Directions for this task
Only lines with the word "productos" are needed; collect each of them from the listing below.

Input records

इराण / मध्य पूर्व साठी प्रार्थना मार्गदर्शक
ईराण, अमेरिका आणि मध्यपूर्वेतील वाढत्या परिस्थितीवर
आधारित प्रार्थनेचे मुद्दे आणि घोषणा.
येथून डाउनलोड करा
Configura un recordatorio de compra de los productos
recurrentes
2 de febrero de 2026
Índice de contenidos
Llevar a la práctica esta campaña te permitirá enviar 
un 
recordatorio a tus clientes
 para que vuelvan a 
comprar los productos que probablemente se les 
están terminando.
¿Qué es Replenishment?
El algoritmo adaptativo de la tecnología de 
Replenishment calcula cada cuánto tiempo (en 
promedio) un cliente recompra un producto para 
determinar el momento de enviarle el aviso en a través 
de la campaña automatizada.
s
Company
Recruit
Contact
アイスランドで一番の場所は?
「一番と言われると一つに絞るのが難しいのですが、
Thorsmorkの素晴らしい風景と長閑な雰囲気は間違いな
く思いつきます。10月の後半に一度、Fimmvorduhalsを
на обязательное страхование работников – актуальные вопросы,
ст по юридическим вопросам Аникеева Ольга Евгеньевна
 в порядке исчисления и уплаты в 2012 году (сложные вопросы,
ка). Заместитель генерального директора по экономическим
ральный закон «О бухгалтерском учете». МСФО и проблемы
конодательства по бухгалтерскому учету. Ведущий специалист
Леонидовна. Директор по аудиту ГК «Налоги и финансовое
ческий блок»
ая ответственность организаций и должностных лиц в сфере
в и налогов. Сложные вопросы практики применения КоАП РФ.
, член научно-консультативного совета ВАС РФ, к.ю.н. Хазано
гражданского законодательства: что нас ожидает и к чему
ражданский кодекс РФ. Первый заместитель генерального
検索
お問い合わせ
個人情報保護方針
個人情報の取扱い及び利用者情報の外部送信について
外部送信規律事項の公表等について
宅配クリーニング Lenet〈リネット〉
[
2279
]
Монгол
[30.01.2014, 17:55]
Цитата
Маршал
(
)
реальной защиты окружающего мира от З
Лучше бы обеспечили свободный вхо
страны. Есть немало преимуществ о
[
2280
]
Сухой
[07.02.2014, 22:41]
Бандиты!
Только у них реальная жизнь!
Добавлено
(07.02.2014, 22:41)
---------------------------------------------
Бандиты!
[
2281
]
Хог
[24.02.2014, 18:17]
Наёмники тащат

* * *

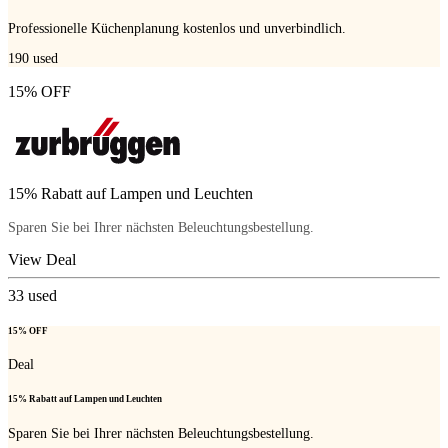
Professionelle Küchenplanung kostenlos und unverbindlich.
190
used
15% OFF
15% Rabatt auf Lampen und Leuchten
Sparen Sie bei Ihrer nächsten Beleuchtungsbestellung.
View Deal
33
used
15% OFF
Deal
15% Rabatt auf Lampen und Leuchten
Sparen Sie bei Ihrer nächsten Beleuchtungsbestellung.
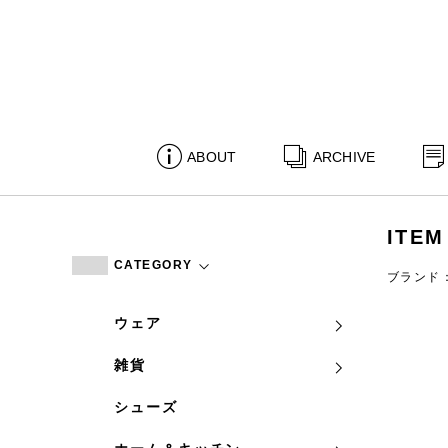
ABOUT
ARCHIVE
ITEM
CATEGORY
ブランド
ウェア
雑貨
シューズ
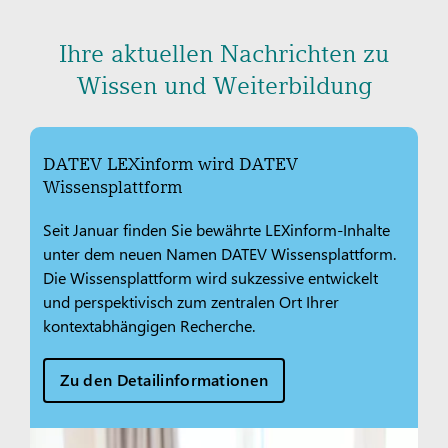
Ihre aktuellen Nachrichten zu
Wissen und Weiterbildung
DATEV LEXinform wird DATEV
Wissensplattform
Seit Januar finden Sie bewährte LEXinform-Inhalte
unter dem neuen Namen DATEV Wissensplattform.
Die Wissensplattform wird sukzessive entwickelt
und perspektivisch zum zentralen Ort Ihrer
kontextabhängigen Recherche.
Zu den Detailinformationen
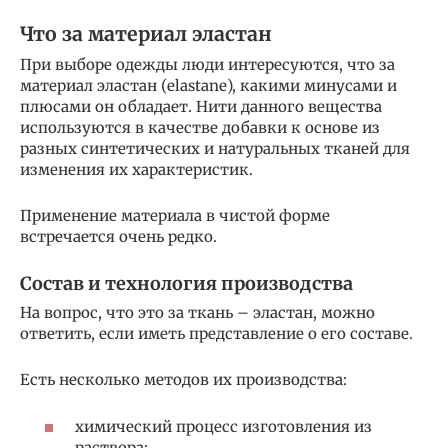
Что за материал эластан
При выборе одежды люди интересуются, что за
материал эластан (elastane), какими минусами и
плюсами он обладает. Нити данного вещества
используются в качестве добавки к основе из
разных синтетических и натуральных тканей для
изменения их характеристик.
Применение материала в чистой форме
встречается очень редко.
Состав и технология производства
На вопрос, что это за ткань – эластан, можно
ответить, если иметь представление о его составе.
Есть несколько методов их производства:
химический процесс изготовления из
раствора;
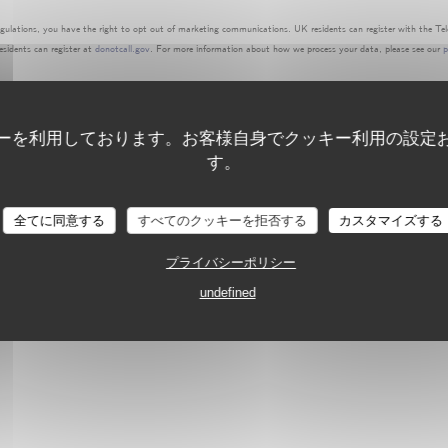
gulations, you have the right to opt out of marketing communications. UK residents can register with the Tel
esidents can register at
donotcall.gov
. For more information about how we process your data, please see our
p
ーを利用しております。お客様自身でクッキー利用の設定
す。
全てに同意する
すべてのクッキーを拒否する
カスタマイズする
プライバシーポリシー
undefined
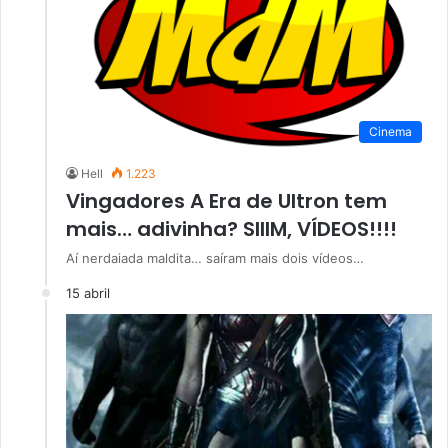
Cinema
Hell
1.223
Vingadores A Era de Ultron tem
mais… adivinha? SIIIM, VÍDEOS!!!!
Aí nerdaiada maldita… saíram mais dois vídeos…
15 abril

Exercise solution
Configura un recordatorio de compra de los productos
comprar los productos que probablemente se les 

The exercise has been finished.